Dites aux loups que je suis chez moi.

Résumé.

51ZohmXZ-dLEditions 10/18. Parution poche :juin 2016. Prix :8.80€

1987. La banlieue new-yorkaise. June est une adolescence taciturne et rêveuse qui a du mal à trouver sa place entre une soeur aînée qui souffle le chaud et le froid et des parents absents. Son seul repère, son point d’accroche dans cet univers c’est son oncle Finn, artiste peintre de son état, avec qui elle partage une complicité sans faille.

Mais lorsque Finn meurt du Sida, June est totalement désemparée. Son désarroi est encore plus grand lorsqu’elle découvre que son oncle avait un compagnon Toby que sa famille a passé sous silence. Face aux secrets et aux non-dits, symptomatiques de ces années Sida, June va choisir, envers et contre tout, de se lier d’amitié avec Toby pour préserver le souvenir de celui auquel elle tenait si profondément.

Mon avis.

Indubitablement ce livre est un coup de coeur. A tel point que j’ai presque peur de vous en parler tant je redoute de ne pas trouver les mots justes. A travers le regard de June, le récit traite avec une grande sensibilité du sujet du deuil, de la façon dont chacun y réagit. Et de la difficulté à accepter parfois que le souvenir d’une personne ne nous appartient pas tout entier. Qu’on peut encore  découvrir quelqu’un même après sa mort.

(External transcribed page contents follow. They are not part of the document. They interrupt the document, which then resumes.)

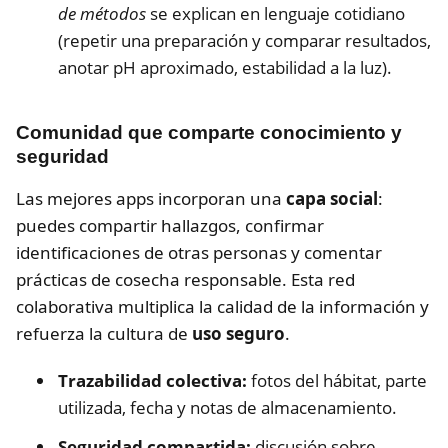
de métodos
se explican en lenguaje cotidiano
(repetir una preparación y comparar resultados,
anotar pH aproximado, estabilidad a la luz).
Comunidad que comparte conocimiento y
seguridad
Las mejores apps incorporan una
capa social
:
puedes compartir hallazgos, confirmar
identificaciones de otras personas y comentar
prácticas de cosecha responsable. Esta red
colaborativa multiplica la calidad de la información y
refuerza la cultura de
uso seguro
.
Trazabilidad colectiva:
fotos del hábitat, parte
utilizada, fecha y notas de almacenamiento.
Seguridad compartida:
discusión sobre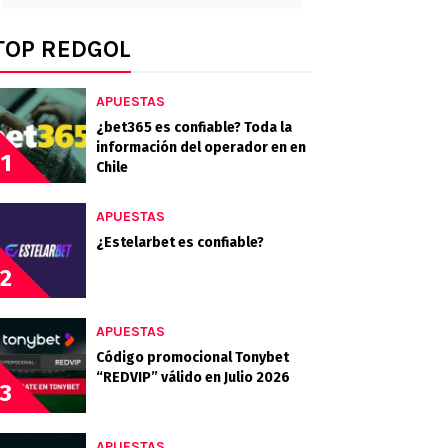
TOP REDGOL
APUESTAS
¿bet365 es confiable? Toda la
información del operador en en
1
Chile
APUESTAS
¿Estelarbet es confiable?
2
APUESTAS
Código promocional Tonybet
“REDVIP” válido en Julio 2026
3
APUESTAS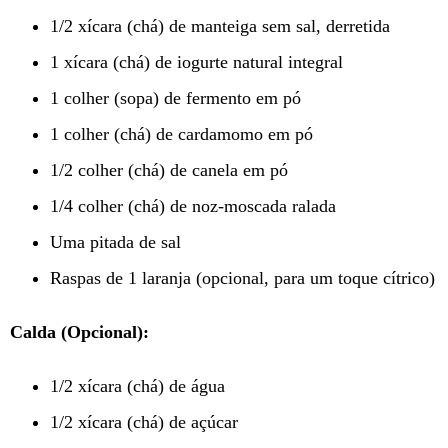
1/2 xícara (chá) de manteiga sem sal, derretida
1 xícara (chá) de iogurte natural integral
1 colher (sopa) de fermento em pó
1 colher (chá) de cardamomo em pó
1/2 colher (chá) de canela em pó
1/4 colher (chá) de noz-moscada ralada
Uma pitada de sal
Raspas de 1 laranja (opcional, para um toque cítrico)
Calda (Opcional):
1/2 xícara (chá) de água
1/2 xícara (chá) de açúcar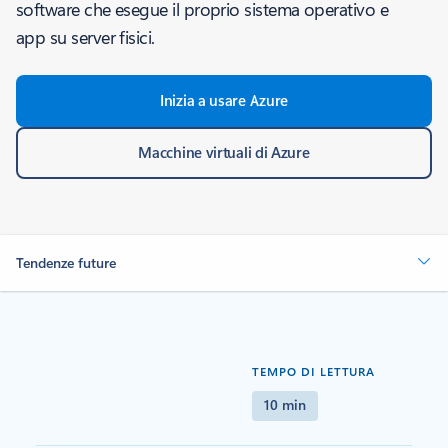
software che esegue il proprio sistema operativo e
app su server fisici.
Inizia a usare Azure
Macchine virtuali di Azure
Tendenze future
TEMPO DI LETTURA
10 min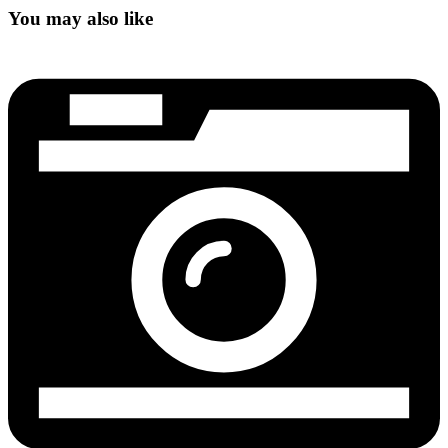
You may also like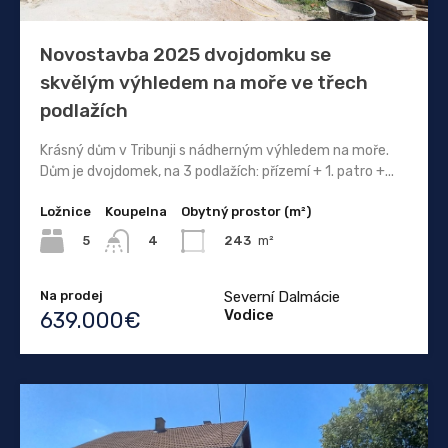
Novostavba 2025 dvojdomku se
skvělým výhledem na moře ve třech
podlažích
Krásný dům v Tribunji s nádherným výhledem na moře.
Dům je dvojdomek, na 3 podlažích: přízemí + 1. patro +...
Ložnice
Koupelna
Obytný prostor (m²)
5
243
m²
4
Na prodej
Severní Dalmácie
Vodice
639.000€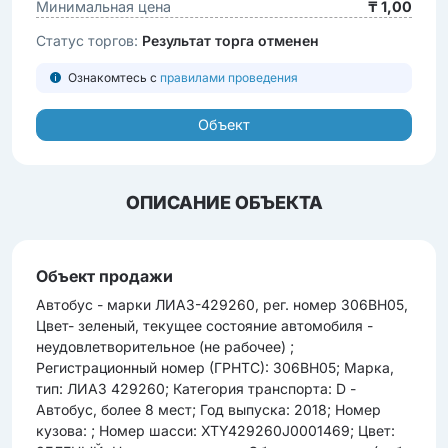
Минимальная цена
₸ 1,00
Статус торгов:
Результат торга отменен
Ознакомтесь с
правилами проведения
Объект
ОПИСАНИЕ ОБЪЕКТА
Объект продажи
Автобус - марки ЛИАЗ-429260, рег. номер 306BH05,
Цвет- зеленый, текущее состояние автомобиля -
неудовлетворительное (не рабочее) ;
Регистрационный номер (ГРНТС): 306BH05; Марка,
тип: ЛИАЗ 429260; Категория транспорта: D -
Автобус, более 8 мест; Год выпуска: 2018; Номер
кузова: ; Номер шасси: XTY429260J0001469; Цвет:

La rencontre de June avec Toby bouleverse cette dernière. Cet oncle Finn qu’elle pensait n’être qu’à elle, elle découvre non seulement l’avoir partagé en secret pendant des années mais également que certaines choses qu’elle pensait être lui ne l’étaientt pas vraiment. Sa jalousie, sa possessivité quant aux souvenirs de Finn est bouleversante. On la sent déchirée entre le refus d’une vérité difficile à accepter et l’envie d’en savoir plus. Ses réactions sont terriblement justes et humaines emplies de jalousie, de colère, de désespoir. Il n’y a rien d’idyllique. L’arrivée de Toby dans sa vie et leur  fragile amitié naissante ne résout pas miraculeusement le problème de la disparition de Finn. Bien au contraire. Au fil du récit, ces deux-là s’apprivoisent lentement et non sans mal pour l’amour de celui qui les a quitté.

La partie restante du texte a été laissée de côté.